An fsspec implementation for lakeFS.

These details have not been verified by PyPI

Project links

GitHub Statistics

View statistics for this project via Libraries.io, or by using our public dataset on Google BigQuery

Project description

lakefs-spec: An `fsspec` implementation for lakeFS

This repository contains a filesystem-spec implementation for the lakeFS project. Its main goal is to facilitate versioned data operations in lakeFS directly from Python code, for example using pandas. See the examples below for inspiration.

Installation

To install the package directly from PyPI via pip, run

pip install --upgrade pip
pip install lakefs-spec

or, for the bleeding edge version,

pip install git+https://github.com/appliedAI-Initiative/lakefs-spec.git

To add the project as a dependency using poetry, use

poetry add lakefs-spec

or, for the development version,

poetry add git+https://github.com/appliedAI-Initiative/lakefs-spec.git

Usage

As an example showcase, we use the lakeFS file system to read a Pandas DataFrame directly from a branch. To follow this small tutorial, you should first complete Step 1 in the lakeFS quickstart by launching an instance, and then creating a pre-populated repository by clicking the green button on the login page.

Then, run the following code to download the sample dataframe directly from the main branch:

import pandas as pd

# change these settings to match your instance's address and credentials
storage_options={
    "host": "localhost:8000",
    "username": "username",
    "password": "password",
}

df = pd.read_parquet('lakefs://quickstart/main/lakes.parquet', storage_options=storage_options)

Paths and URIs

The lakeFS filesystem expects URIs that follow the lakeFS protocol. URIs need to have the form lakefs://<repo>/<ref>/<resource>, with the repository name, the ref name (either a branch name or a commit SHA, depending on the operation), and resource name. The resource can be a single file name, or a directory name for recursive operations.

Client-side caching

In order to reduce the number of IO operations, you can enable client-side caching of both uploaded and downloaded files. Caching works by calculating the MD5 checksum of the local file, and comparing it to that of the lakeFS remote file.
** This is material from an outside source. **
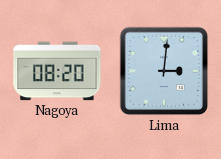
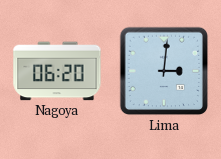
Nagoya: 08:20 -> 06:20
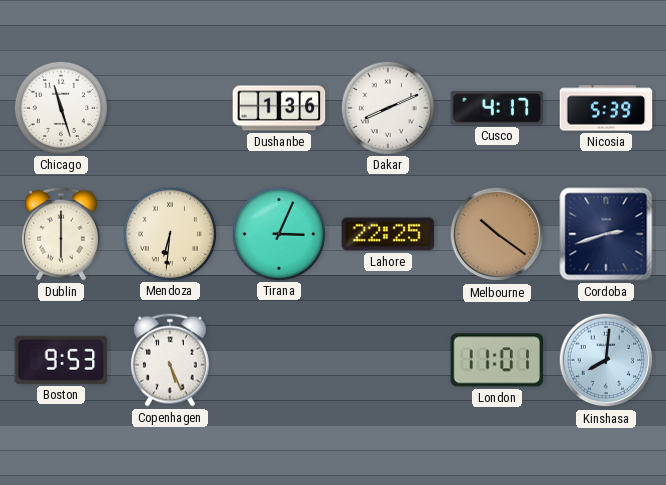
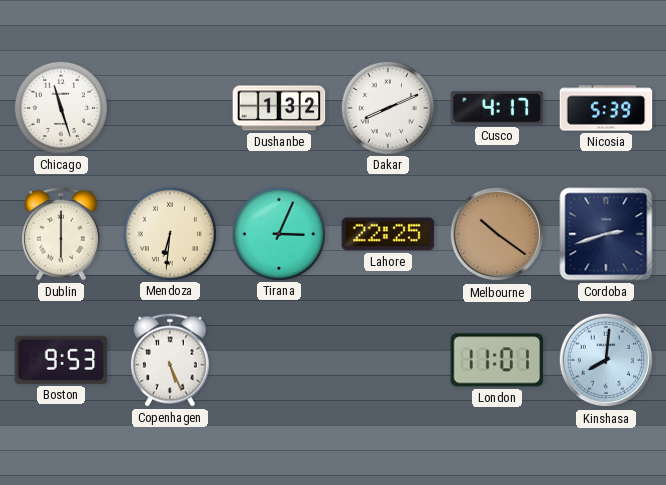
Dushanbe: 1:36 -> 1:32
If they match, the operations are cancelled, and no additional client-server communication (including up- and downloads) happens.

Client-side caching is enabled by default in the lakeFS file system, and can be controlled through the precheck_files argument in the constructor:

from lakefs_spec import LakeFSFileSystem

# The default setting, precheck_files=False disables client-side caching.
fs = LakeFSFileSystem(host="localhost:8000", precheck_files=True)
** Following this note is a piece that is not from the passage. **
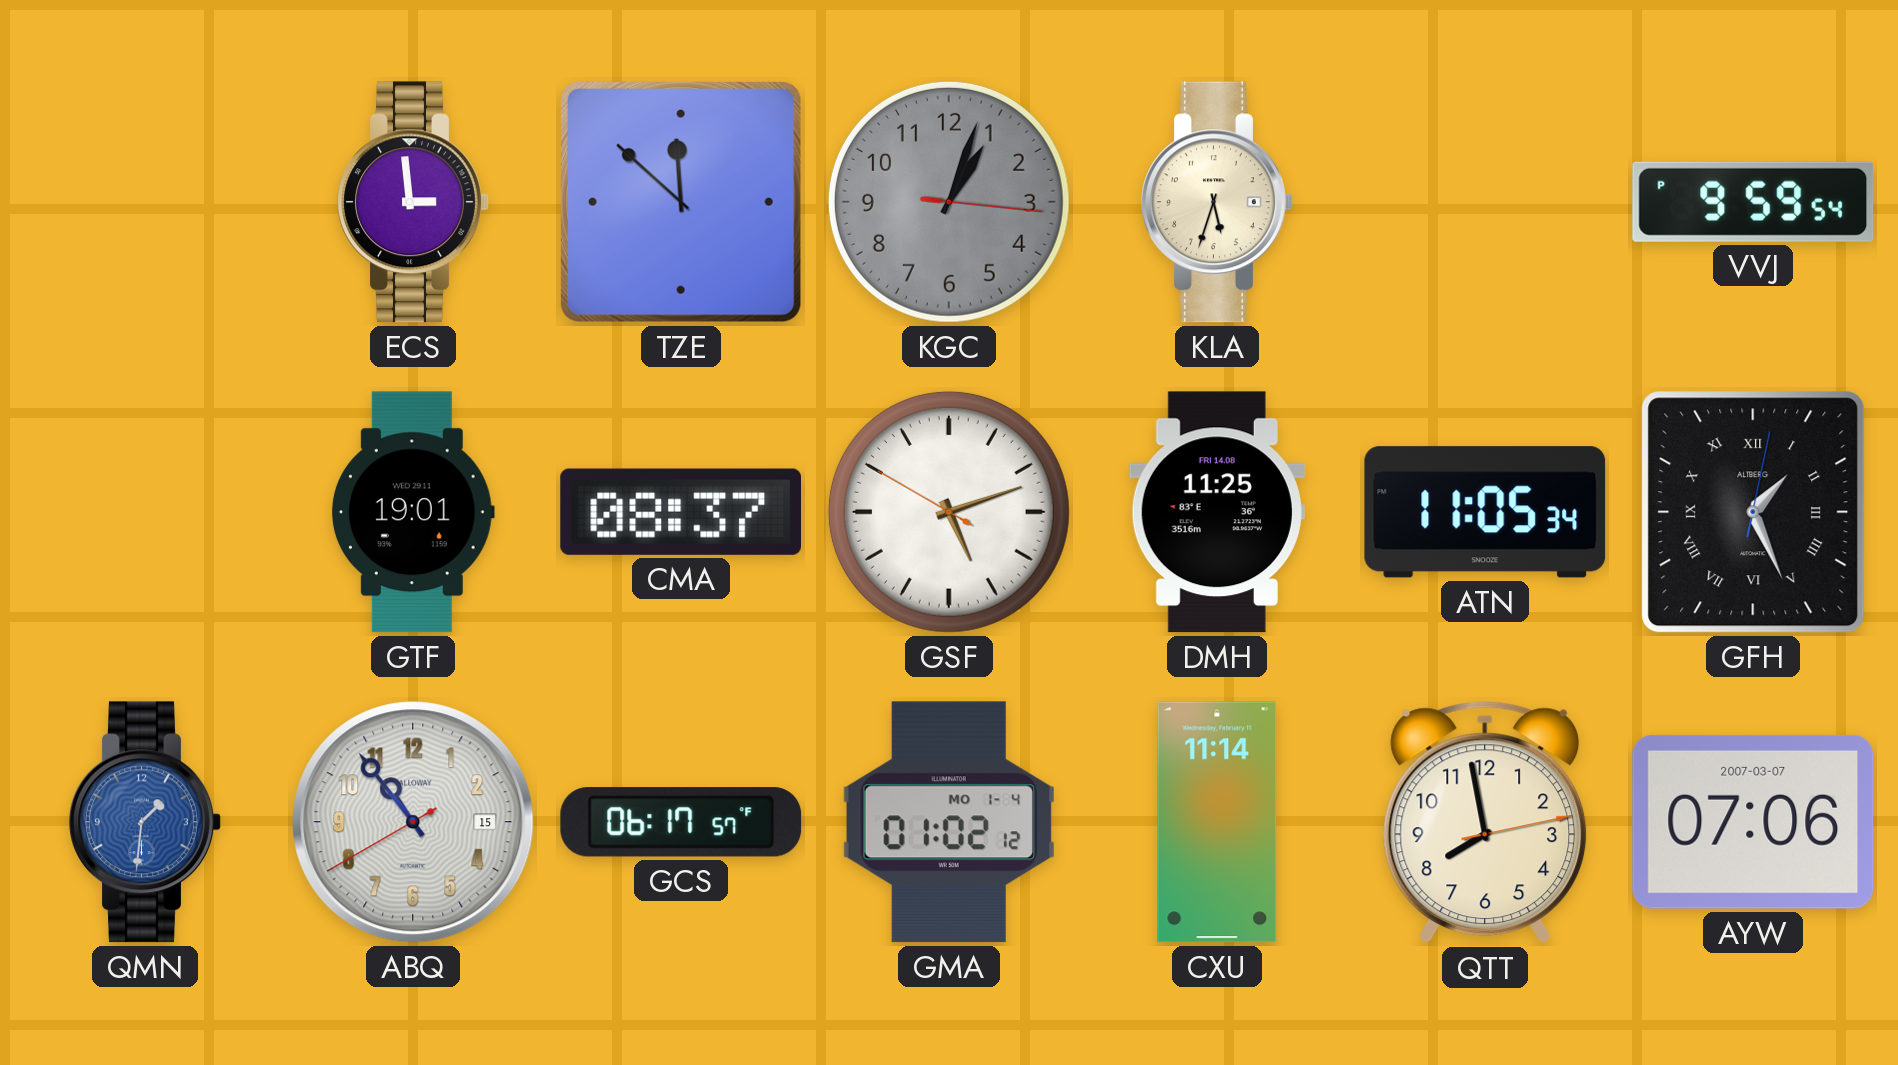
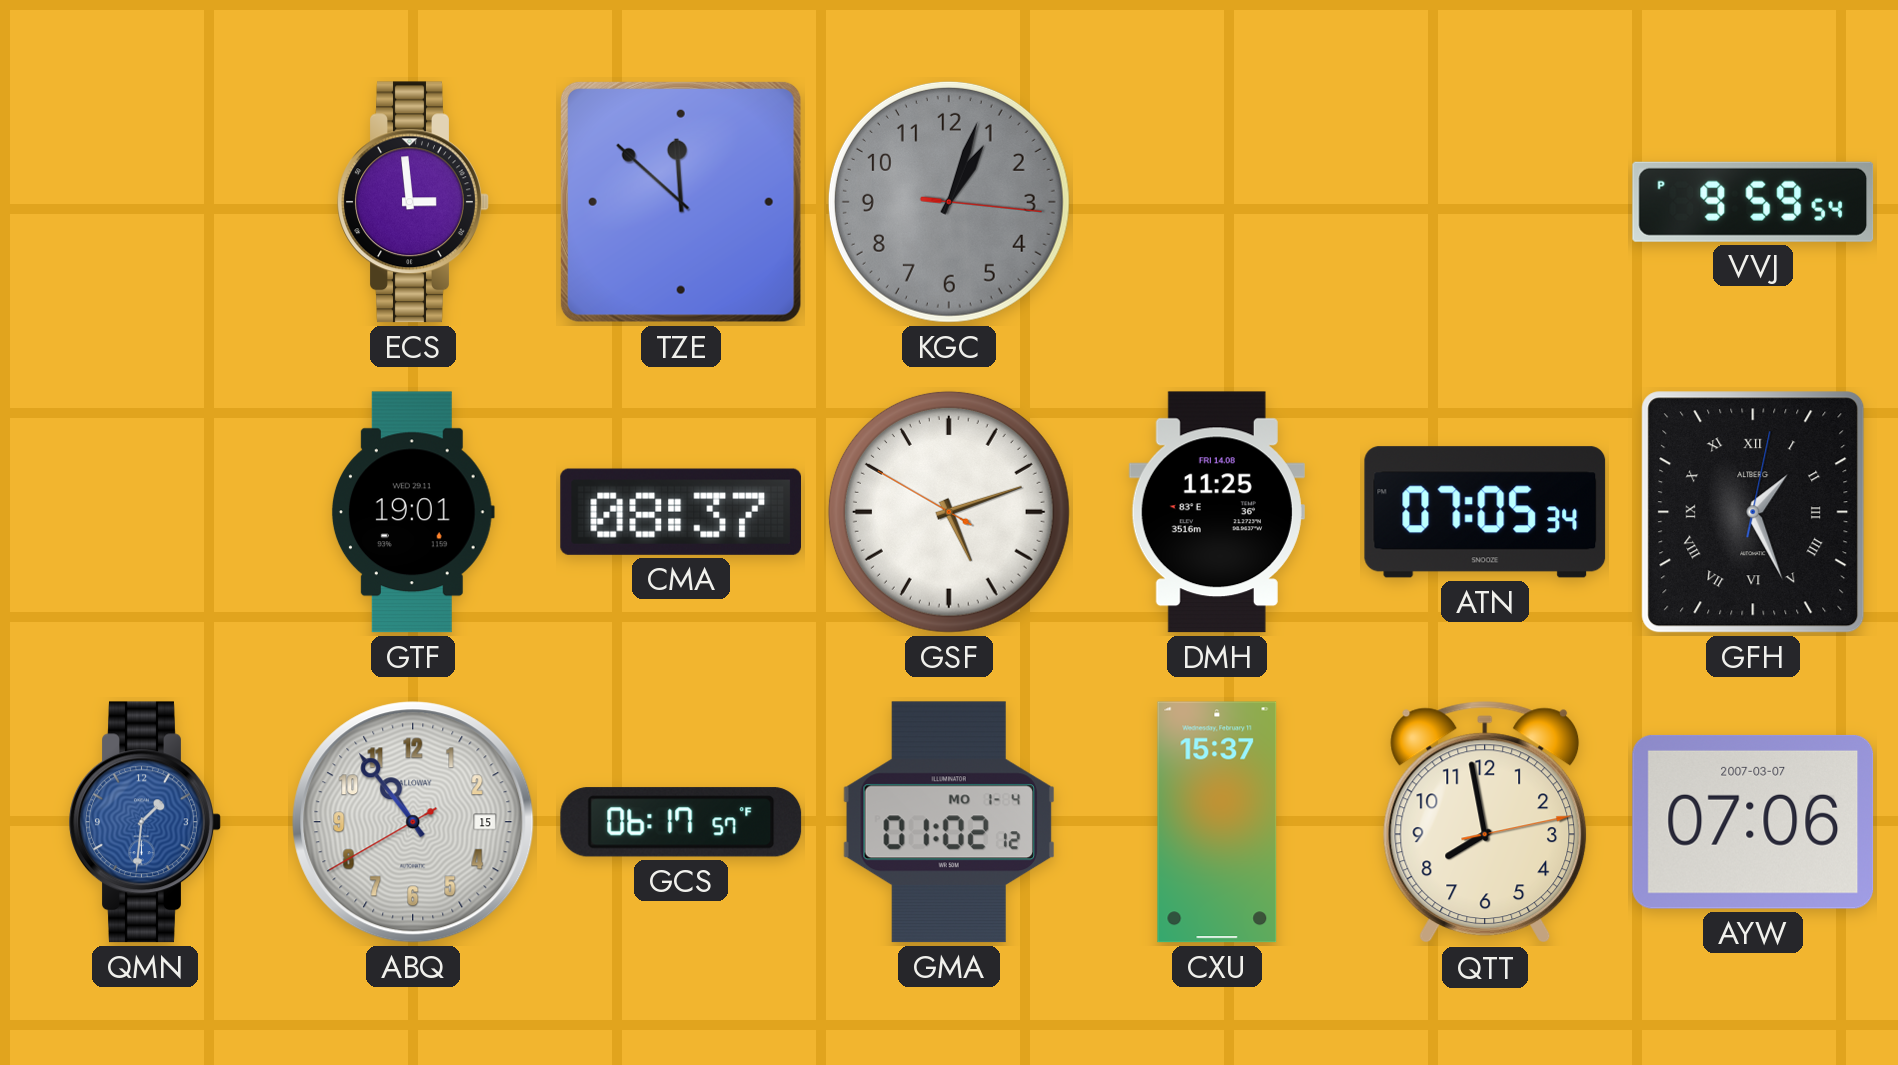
KLA: 5:33 -> none
ATN: 11:05 -> 07:05
CXU: 11:14 -> 15:37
Automatic commit creation with a commit hook

Some operations, like fs.put() or fs.rm(), change the state of a lakeFS repository by changing files. According to the lakeFS working model, these changes are tracked as uncommitted changes, similarly to the git version control system.
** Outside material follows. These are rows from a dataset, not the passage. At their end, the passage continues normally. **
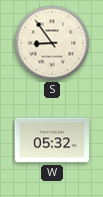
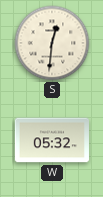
S: 8:54 -> 12:31
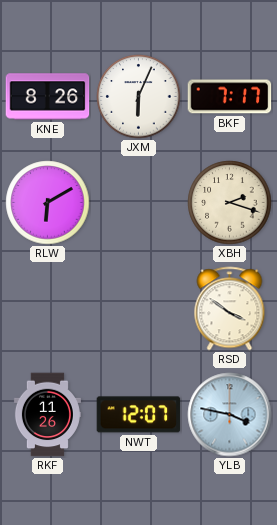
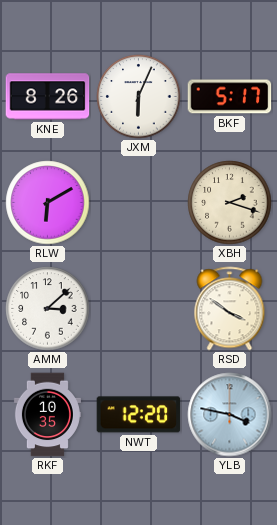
BKF: 7:17 -> 5:17
AMM: none -> 3:08
RKF: 11:26 -> 10:35
NWT: 12:07 -> 12:20
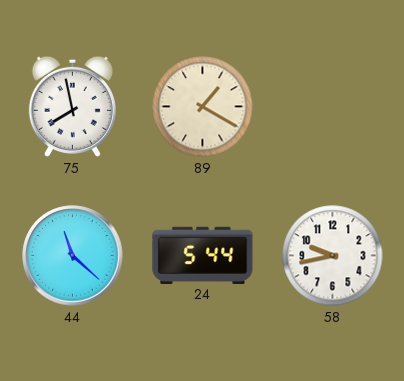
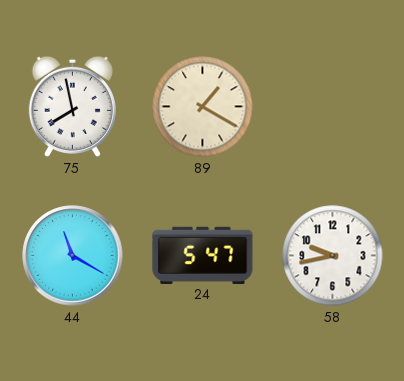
44: 11:22 -> 11:20
24: 5:44 -> 5:47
With lakefs-spec, you can optionally commit changes caused by file system operations directly after they are made, by using a commit hook. A commit hook is a Python function taking the fsspec event that caused the changes (e.g. put or rm), as well as a context object containing useful information like the repository, branch name, changed resource, and the lakeFS diff, and returning a CommitCreation object that is then used by lakeFS to create a commit on the chosen branch.

An example of a commit hook:

from lakefs_client.models import CommitCreation
from lakefs_spec.commithook import FSEvent, HookContext

def my_commit_hook(event: FSEvent, ctx: HookContext) -> CommitCreation:
    if event == FSEvent.RM:
        message = f"❌ Remove file {ctx.resource}"
    else:
        message = f"✅ Add file {ctx.resource}"
    
    return CommitCreation(message=message)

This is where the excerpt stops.